UPS failure modes (was: fire at NAC)

I had a little 2000VA rackmount Liebert UPS catch fire in 1997 and another new and improved Liebert model almost catch fire about a year later. Both were operating well within specified input, load, and temperature parameters. I haven't really trusted them since.I bought dual MGE UPSes for our datacenter in 2002. I figured if E****s can flip them on and off randomly and massively overload them all in an environment which is 95 degrees F, then they should hold up nicely for us when lightly loaded at 65 degrees F. :slight_smile:

The reason for this rambling post is to ask if others have had similar problems with other UPS brands. I think they should have enough fail-safes built-in that they are never the CAUSE of an outage much less a fire! Based on my experience and NAC's incident today, is that an unreasonable expectation? I don't think manufacturers specify MTBF (mean time before fire) figures for UPS units. What have others experienced as the failure mode(s) for their UPS(s)? The static transfer switch should drop the load onto line/bypass power immediately and shut down the inverter while tripping the battery disconnect at the first sign of trouble - does this work as designed and advertised most of the time or just some of the time? Of those with UPS failure histories, what has happened in your situation?

Robert

Tellurian Networks - The Ultimate Internet Connection
http://www.tellurian.com | 888-TELLURIAN | 973-300-9211
"Good will, like a good name, is got by many actions, and lost by one." - Francis Jeffrey

I had a little 2000VA rackmount Liebert UPS catch fire in 1997 and another

    > new and improved Liebert model almost catch fire about a year later.
    > What have others experienced as the failure mode(s) for their
    > UPS(s)?

We had a two-hour grid power outage here in Berkeley yesterday, during
which time our APC Symmetra 16kva fried two of its four batteries, and
went into bypass mode, which meant that the transition back from generator
to grid caused everything to reboot. :-/

I've seen two previous APCs (both Matrixes) fry batteries... The
batteries balloon up, and get really hot, and are too big to extract from
the chassis. APC's solution to this is to have us take the entire UPS
offline for several days to completely dissipate the heat, and then try to
force the batteries out. Since this seems to be an endemic problem, you'd
think they'd just design a chassis with somewhat more clearance around the
batteries so that failed ones could still be physically extracted.

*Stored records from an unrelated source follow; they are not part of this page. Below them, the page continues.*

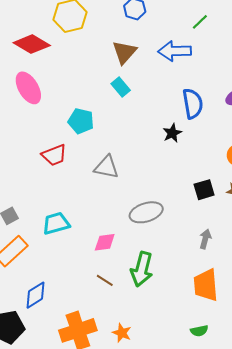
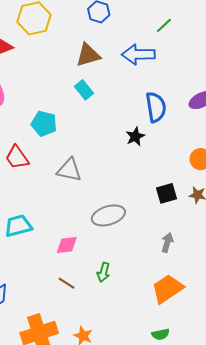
brown triangle: (124, 52) -> (88, 55), turned 32
red trapezoid: (54, 155) -> (17, 157), turned 76
green arrow: (142, 269) -> (104, 272), size x0.6
orange trapezoid: (206, 285) -> (167, 289), turned 60

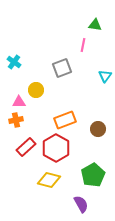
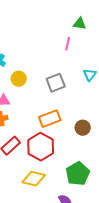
gray square: (62, 68) -> (56, 83), moved
yellow circle: (36, 90) -> (19, 79), moved

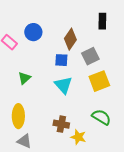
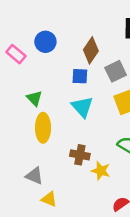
green triangle: (24, 78) -> (34, 98), turned -32
yellow ellipse: (18, 116) -> (43, 128), moved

                                -Bill

I am personally of the opposite opinion, we have never had any issues
with our Liebert UPS'es, however we have had a few MGE's blow up. I
can't comment on their small UPS models though, I think the smallest MGE
or Liebert we have is 10KVA.

The worst of the cases was an installation where we had dual 40KVA MGE
UPS'es installed, both of whom failed critically within 48 hours of each
other. Despite all the fail-safe circuitry they were bought with, they
failed HARD (and yes, they had sparks and smoke coming out of them), and
not even the bypass features worked. Since the second failed before the
first one had been completely restored (it was being investigated to
find the root cause of this critical failure), things went very black,
and electricians had a pretty hectic time as they had to manually bypass
the UPS'es completely and feed grid power directly to the facility.

Unfortunately these two were bought at the same time (and came from the
same production batch), so they had the same fault - which was
apparently a bad shipment of capacitors which started to leak fluid
after a period of time. Due to some unfortunate design choices in the
MGE's, these capacitors happened to be placed directly above the main
controller circuitry, and the leaky capacitors eventually caused the
whole thing to short, in a rather spectacular way I might add.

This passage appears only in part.